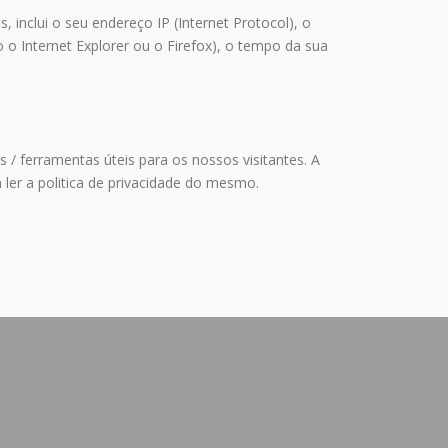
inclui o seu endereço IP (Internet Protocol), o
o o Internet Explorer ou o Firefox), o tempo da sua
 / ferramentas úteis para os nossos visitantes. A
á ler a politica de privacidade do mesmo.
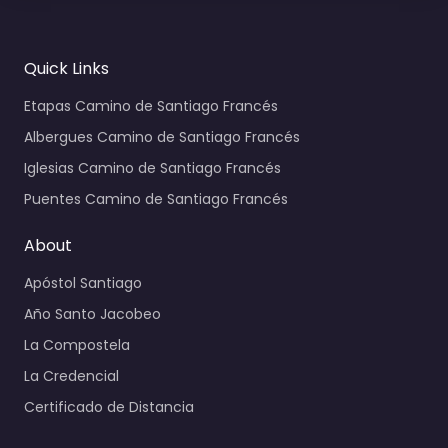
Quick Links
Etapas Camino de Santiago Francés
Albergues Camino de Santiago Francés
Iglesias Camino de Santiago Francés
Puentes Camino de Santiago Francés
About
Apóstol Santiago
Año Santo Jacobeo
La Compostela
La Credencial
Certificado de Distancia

········

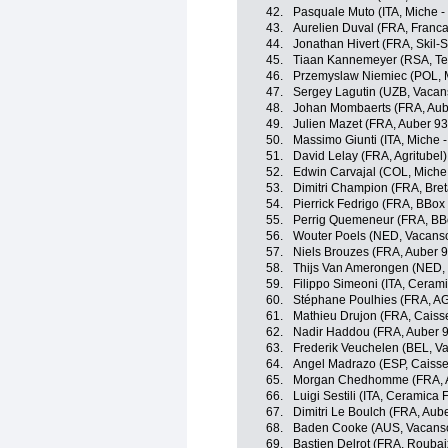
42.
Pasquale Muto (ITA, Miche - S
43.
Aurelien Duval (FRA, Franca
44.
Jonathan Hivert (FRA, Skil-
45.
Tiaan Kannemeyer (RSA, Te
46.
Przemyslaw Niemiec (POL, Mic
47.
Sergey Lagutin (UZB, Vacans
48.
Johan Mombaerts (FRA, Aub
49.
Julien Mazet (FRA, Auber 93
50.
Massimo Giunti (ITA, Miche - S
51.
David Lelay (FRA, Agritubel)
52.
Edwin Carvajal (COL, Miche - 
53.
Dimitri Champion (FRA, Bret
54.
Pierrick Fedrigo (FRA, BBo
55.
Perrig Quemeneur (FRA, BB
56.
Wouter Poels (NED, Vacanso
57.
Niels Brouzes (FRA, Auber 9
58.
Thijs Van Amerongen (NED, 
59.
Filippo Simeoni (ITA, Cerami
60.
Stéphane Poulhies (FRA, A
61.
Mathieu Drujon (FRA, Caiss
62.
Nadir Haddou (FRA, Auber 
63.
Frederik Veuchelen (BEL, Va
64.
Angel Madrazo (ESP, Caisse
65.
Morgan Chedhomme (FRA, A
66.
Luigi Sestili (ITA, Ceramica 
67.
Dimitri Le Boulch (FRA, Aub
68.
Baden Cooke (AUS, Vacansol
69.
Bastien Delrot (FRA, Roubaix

········

- **HOW TO COMPLETE THIS TASK**: Within the material above, extract exactly the lines that start at the line containing "Przemyslaw Niemiec (POL, Mic" and stop after the line containing "Bastien Delrot (FRA, Roubaix", and only those.

- **OUTPUT OF THE TASK**:
Przemyslaw Niemiec (POL, Mic
47.
Sergey Lagutin (UZB, Vacans
48.
Johan Mombaerts (FRA, Aub
49.
Julien Mazet (FRA, Auber 93
50.
Massimo Giunti (ITA, Miche - S
51.
David Lelay (FRA, Agritubel)
52.
Edwin Carvajal (COL, Miche - 
53.
Dimitri Champion (FRA, Bret
54.
Pierrick Fedrigo (FRA, BBo
55.
Perrig Quemeneur (FRA, BB
56.
Wouter Poels (NED, Vacanso
57.
Niels Brouzes (FRA, Auber 9
58.
Thijs Van Amerongen (NED, 
59.
Filippo Simeoni (ITA, Cerami
60.
Stéphane Poulhies (FRA, A
61.
Mathieu Drujon (FRA, Caiss
62.
Nadir Haddou (FRA, Auber 
63.
Frederik Veuchelen (BEL, Va
64.
Angel Madrazo (ESP, Caisse
65.
Morgan Chedhomme (FRA, A
66.
Luigi Sestili (ITA, Ceramica 
67.
Dimitri Le Boulch (FRA, Aub
68.
Baden Cooke (AUS, Vacansol
69.
Bastien Delrot (FRA, Roubaix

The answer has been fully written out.